[Data entries]
-------

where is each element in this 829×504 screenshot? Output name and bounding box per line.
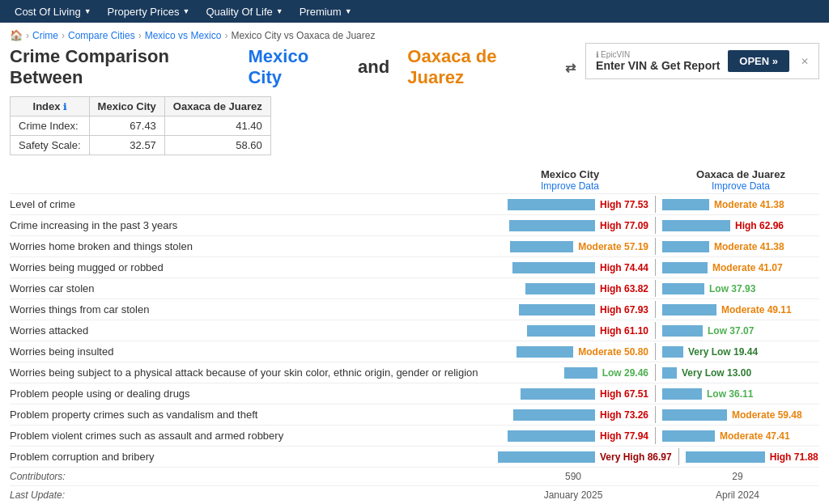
last-update-row: Last Update: January 2025 April 2024 [10,485,819,504]
table-row: Crime increasing in the past 3 years Hig… [10,214,819,235]
city1-cell: High 61.10 [491,324,655,338]
city1-bar [510,241,573,252]
city1-score: High 77.53 [600,199,648,210]
row-label: Worries being subject to a physical atta… [10,366,491,379]
city2-bar [662,409,727,421]
page-title: Crime Comparison Between Mexico City and… [10,46,576,88]
row-label: Worries home broken and things stolen [10,240,491,252]
city2-improve-data[interactable]: Improve Data [662,180,819,192]
nav-arrow-icon: ▼ [84,7,91,15]
city2-cell: Moderate 41.38 [656,197,819,212]
row-label: Problem people using or dealing drugs [10,388,491,400]
city1-improve-data[interactable]: Improve Data [491,180,648,192]
comparison-header: Mexico City Improve Data Oaxaca de Juare… [10,168,819,192]
city2-cell: Very Low 13.00 [656,366,819,380]
table-row: Worries car stolen High 63.82 Low 37.93 [10,277,819,299]
breadcrumb: 🏠 › Crime › Compare Cities › Mexico vs M… [0,23,829,43]
row-label: Problem violent crimes such as assault a… [10,430,491,442]
ad-banner: ℹ EpicVIN Enter VIN & Get Report OPEN » … [585,43,819,79]
city2-bar [662,283,704,294]
nav-premium[interactable]: Premium ▼ [291,0,360,23]
nav-cost-of-living[interactable]: Cost Of Living ▼ [6,0,100,23]
city2-score: Very Low 13.00 [682,367,751,379]
city1-cell: High 77.94 [491,429,655,443]
city1-score: Moderate 57.19 [578,241,648,252]
contributors-label: Contributors: [10,471,491,482]
city1-cell: Low 29.46 [491,366,655,380]
city1-score: Very High 86.97 [600,451,672,463]
table-row: Worries home broken and things stolen Mo… [10,235,819,256]
row-label: Worries attacked [10,324,491,337]
city1-score: High 77.94 [600,430,648,442]
city1-bar [564,367,597,379]
swap-cities-icon[interactable]: ⇄ [565,60,576,75]
city1-bar [509,220,595,231]
city2-score: Moderate 41.38 [714,199,784,210]
city1-score: Low 29.46 [602,367,648,379]
city2-score: Low 36.11 [707,388,753,400]
city2-cell: Low 36.11 [656,387,819,401]
city2-score: Very Low 19.44 [688,346,758,358]
city1-cell: High 77.53 [491,197,655,212]
city1-cell: High 67.51 [491,387,655,401]
index-info-icon[interactable]: ℹ [63,102,66,112]
city1-cell: Very High 86.97 [491,450,678,464]
city2-cell: Very Low 19.44 [656,345,819,359]
ad-info-icon: ℹ [596,50,599,59]
city1-score: Moderate 50.80 [578,346,648,358]
city2-cell: Moderate 49.11 [656,303,819,317]
city1-bar [512,262,595,273]
city2-cell: Moderate 41.38 [656,239,819,254]
table-row: Worries being insulted Moderate 50.80 Ve… [10,341,819,362]
city1-bar [521,388,595,400]
city1-bar [527,325,595,337]
home-icon: 🏠 [10,29,23,41]
city2-score: Moderate 47.41 [720,430,790,442]
city2-cell: Low 37.07 [656,324,819,338]
nav-quality-of-life[interactable]: Quality Of Life ▼ [198,0,291,23]
city2-bar [662,346,683,358]
city1-last-update: January 2025 [491,488,655,502]
ad-logo: EpicVIN [601,50,630,59]
city1-cell: High 77.09 [491,218,655,233]
city2-score: Moderate 59.48 [732,409,802,421]
nav-arrow-icon: ▼ [182,7,189,15]
table-row: Worries things from car stolen High 67.9… [10,299,819,320]
row-label: Worries things from car stolen [10,303,491,316]
city2-bar [686,451,765,463]
index-label: Crime Index: [11,116,90,136]
index-table: Index ℹ Mexico City Oaxaca de Juarez Cri… [10,96,271,155]
main-content: ℹ EpicVIN Enter VIN & Get Report OPEN » … [0,43,829,504]
breadcrumb-current: Mexico City vs Oaxaca de Juarez [231,30,375,41]
city1-bar [519,304,595,316]
row-label: Worries being mugged or robbed [10,261,491,273]
city2-score: Moderate 41.07 [712,262,783,273]
ad-close-icon[interactable]: ✕ [801,56,809,67]
index-table-row: Crime Index: 67.43 41.40 [11,116,271,136]
city1-cell: High 67.93 [491,303,655,317]
breadcrumb-crime[interactable]: Crime [32,30,58,41]
city2-score: High 62.96 [735,220,784,231]
nav-bar: Cost Of Living ▼ Property Prices ▼ Quali… [0,0,829,23]
row-label: Worries being insulted [10,345,491,358]
city1-bar [508,199,595,210]
city1-col-header: Mexico City [89,97,164,116]
index-col-header: Index ℹ [11,97,90,116]
breadcrumb-compare-cities[interactable]: Compare Cities [68,30,135,41]
row-label: Level of crime [10,198,491,210]
city2-bar [662,199,709,210]
ad-open-button[interactable]: OPEN » [728,50,789,72]
city1-contributors: 590 [491,469,655,484]
breadcrumb-mexico-vs-mexico[interactable]: Mexico vs Mexico [145,30,222,41]
city1-bar [498,451,595,463]
city2-bar [662,325,703,337]
city2-score: Moderate 49.11 [721,304,792,316]
city1-bar [525,283,595,294]
nav-property-prices[interactable]: Property Prices ▼ [100,0,198,23]
contributors-row: Contributors: 590 29 [10,467,819,485]
row-label: Worries car stolen [10,282,491,294]
city1-score: High 61.10 [600,325,648,337]
city1-score: High 67.93 [600,304,648,316]
nav-arrow-icon: ▼ [276,7,283,15]
city2-cell: Moderate 59.48 [656,408,819,422]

-------

● **About this task**: Go through the entries and copy each line holding the string "header".

● **Written solution**:
comparison-header: Mexico City Improve Data Oaxaca de Juare… [10,168,819,192]
city1-col-header: Mexico City [89,97,164,116]
index-col-header: Index ℹ [11,97,90,116]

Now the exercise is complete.